An article in Salon here by Katherine Glover discusses trying to balance the needs and requests and desires of players of a role-playing game with the overarching intention of the original author of the source material for the game (in this case, J.R.R. Tolkien).
I can vouch for my stepbrother -- he's a big supporter of equal rights for the gay and lesbian community. But when the issue of gay marriage came up at work, he voted against it. Same-sex marriage for U.S. citizens is one thing, but same-sex marriage for gay dwarves in Middle-earth is quite another.

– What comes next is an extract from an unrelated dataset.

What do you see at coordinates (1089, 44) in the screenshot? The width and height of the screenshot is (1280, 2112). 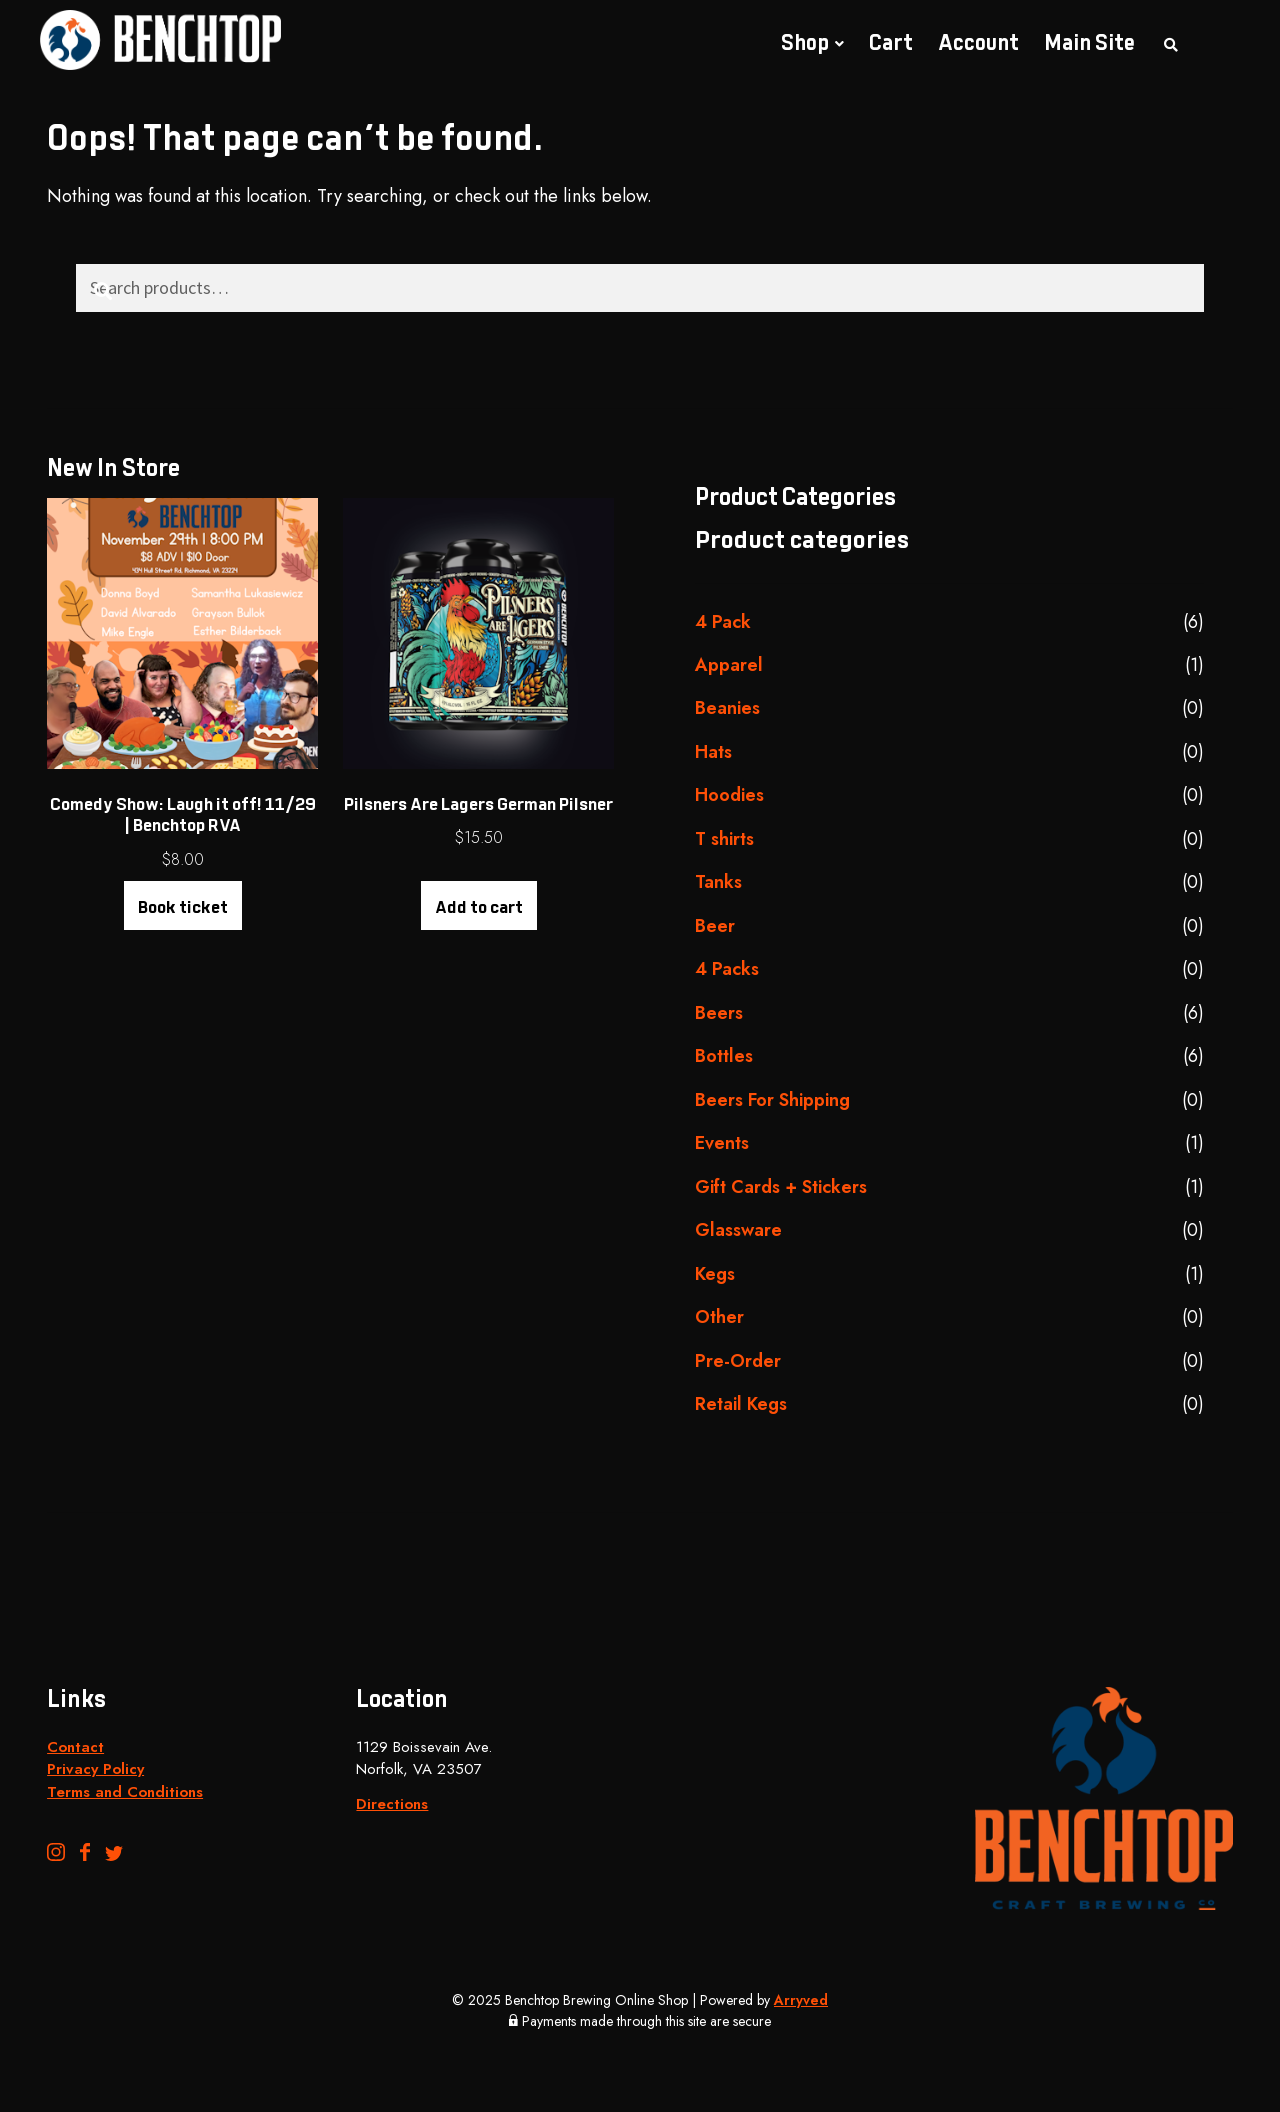 I see `Main Site` at bounding box center [1089, 44].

Nik Davidson is a game designer at Turbine, the Westwood, Mass., company producing "The Lord of the Rings Online: Shadows of Angmar." The game has been in beta (a test version) since September, and during discussions of new features for the game, which was officially released Tuesday, the design team wound up in a heated discussion over what restrictions should be placed on marriage. They debated not only gay marriage but also marriage between members of different species. Finally, the game's executive producer settled the matter by pulling the entire marriage feature. Read more
It's particularly interesting, considering the huge number of slash fanfic writers who love the Lord of the Rings universe and some might presumably like to play the game. But although I, too, strongly support gay civil rights up to and including marriage, I gotta think I would probably have made the same decision that the game designers did. That surprises me a little.

Perhaps it's because, being a published author myself, I give extra (perhaps too much) weight to authorial preferences/intentions.

Thoughts?

Edited to add: Of course, it should be pointed out that if the object is to adhere to authorial intention, the computer game itself probably would not be invented at all: Tolkien used a typewriter and probably would have preferred quill and ink. I'll bet that he would have regarded personal computers with suspicion, if not outright loathing, as indicative of modernity, which he rather hated.

(no subject)

Date: 2007-05-01 06:11 pm (UTC)
From: [identity profile] darkthirty.livejournal.com
I agree with this assessment.

But on another point, Children of Hurin is really essentially an incest story, brought on by an encounter with the extremely cagey worm Glaurung. I don't suppose there are incest rules?

It's a reactionary decision, and possibly agrees with the more reactionary readings of Tolkien anyway.